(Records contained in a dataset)

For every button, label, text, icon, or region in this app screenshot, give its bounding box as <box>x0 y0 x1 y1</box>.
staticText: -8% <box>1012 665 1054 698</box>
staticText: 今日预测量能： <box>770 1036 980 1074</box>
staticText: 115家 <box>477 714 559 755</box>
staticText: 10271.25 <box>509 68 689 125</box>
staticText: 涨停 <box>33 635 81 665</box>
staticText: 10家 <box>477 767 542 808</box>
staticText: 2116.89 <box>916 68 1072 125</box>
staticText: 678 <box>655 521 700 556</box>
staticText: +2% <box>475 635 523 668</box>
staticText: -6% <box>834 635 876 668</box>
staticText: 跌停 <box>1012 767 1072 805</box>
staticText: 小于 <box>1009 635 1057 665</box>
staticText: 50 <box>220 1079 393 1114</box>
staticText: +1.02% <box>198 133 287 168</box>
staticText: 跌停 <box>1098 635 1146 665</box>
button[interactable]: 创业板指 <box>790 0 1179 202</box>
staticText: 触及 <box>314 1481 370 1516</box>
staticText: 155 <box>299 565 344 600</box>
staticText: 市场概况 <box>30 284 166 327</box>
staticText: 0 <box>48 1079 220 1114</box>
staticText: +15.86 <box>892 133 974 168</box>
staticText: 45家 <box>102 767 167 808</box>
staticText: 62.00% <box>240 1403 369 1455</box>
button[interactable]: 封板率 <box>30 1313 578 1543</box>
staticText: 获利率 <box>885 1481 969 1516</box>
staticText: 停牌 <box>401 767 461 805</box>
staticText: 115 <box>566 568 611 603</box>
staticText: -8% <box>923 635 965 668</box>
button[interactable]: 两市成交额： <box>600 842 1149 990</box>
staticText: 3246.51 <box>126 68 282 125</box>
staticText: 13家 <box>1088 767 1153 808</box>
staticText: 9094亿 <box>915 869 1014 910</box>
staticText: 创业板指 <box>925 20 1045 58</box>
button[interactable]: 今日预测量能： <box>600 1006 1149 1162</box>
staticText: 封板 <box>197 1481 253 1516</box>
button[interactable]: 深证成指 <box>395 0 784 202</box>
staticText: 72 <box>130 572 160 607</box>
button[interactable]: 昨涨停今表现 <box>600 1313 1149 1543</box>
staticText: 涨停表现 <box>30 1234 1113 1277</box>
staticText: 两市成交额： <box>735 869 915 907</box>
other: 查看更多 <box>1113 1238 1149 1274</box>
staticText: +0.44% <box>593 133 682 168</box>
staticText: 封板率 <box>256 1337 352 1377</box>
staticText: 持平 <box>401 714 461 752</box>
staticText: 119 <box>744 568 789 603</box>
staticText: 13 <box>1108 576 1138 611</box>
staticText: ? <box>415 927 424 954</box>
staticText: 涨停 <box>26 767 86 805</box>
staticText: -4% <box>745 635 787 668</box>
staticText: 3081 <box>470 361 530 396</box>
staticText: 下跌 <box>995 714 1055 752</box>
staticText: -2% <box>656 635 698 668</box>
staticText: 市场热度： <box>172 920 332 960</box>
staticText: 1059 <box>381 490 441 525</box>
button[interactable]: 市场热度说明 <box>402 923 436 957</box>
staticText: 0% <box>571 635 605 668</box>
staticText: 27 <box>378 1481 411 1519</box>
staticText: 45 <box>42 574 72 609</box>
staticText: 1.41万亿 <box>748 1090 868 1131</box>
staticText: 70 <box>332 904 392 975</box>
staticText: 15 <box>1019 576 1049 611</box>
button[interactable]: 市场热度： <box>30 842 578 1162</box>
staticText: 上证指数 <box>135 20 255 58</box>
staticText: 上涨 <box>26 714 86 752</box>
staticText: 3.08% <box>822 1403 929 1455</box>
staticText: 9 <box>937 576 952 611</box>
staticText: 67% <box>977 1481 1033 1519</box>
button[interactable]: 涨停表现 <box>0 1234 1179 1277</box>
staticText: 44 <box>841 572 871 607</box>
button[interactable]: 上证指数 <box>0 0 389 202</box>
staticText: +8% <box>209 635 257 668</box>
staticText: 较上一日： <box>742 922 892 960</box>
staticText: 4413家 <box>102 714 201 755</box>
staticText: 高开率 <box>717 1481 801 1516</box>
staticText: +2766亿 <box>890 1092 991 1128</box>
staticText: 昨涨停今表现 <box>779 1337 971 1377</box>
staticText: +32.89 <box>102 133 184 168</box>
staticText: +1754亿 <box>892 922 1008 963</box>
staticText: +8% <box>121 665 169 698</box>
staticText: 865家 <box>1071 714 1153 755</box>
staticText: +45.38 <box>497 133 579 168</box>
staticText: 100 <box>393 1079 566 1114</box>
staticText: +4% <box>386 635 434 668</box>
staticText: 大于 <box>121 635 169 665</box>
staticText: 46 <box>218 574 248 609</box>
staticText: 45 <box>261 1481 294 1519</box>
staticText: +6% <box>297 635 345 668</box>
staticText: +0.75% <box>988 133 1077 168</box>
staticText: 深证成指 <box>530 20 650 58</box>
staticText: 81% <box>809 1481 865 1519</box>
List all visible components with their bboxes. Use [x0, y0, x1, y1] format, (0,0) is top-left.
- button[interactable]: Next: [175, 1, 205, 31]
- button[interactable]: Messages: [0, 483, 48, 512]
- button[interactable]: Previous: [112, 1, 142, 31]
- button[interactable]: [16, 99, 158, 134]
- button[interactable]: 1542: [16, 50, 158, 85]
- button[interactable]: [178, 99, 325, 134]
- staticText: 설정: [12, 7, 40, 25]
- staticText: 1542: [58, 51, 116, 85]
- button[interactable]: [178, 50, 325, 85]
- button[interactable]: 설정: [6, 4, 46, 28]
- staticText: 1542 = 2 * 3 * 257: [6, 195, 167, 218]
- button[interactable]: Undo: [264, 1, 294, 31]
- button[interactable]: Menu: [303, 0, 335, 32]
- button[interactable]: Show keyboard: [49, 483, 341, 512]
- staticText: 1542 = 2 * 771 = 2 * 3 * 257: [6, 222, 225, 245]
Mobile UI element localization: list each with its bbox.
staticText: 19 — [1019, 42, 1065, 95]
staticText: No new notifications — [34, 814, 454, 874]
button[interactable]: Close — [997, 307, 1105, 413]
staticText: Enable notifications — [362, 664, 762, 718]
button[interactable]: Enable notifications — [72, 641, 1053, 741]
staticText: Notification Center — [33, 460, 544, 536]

• _The task_
Your answer must be every line from the entries that contains the string "今日预测量能", copied as it stands.

• _Written response_
staticText: 今日预测量能： <box>770 1036 980 1074</box>
button[interactable]: 今日预测量能： <box>600 1006 1149 1162</box>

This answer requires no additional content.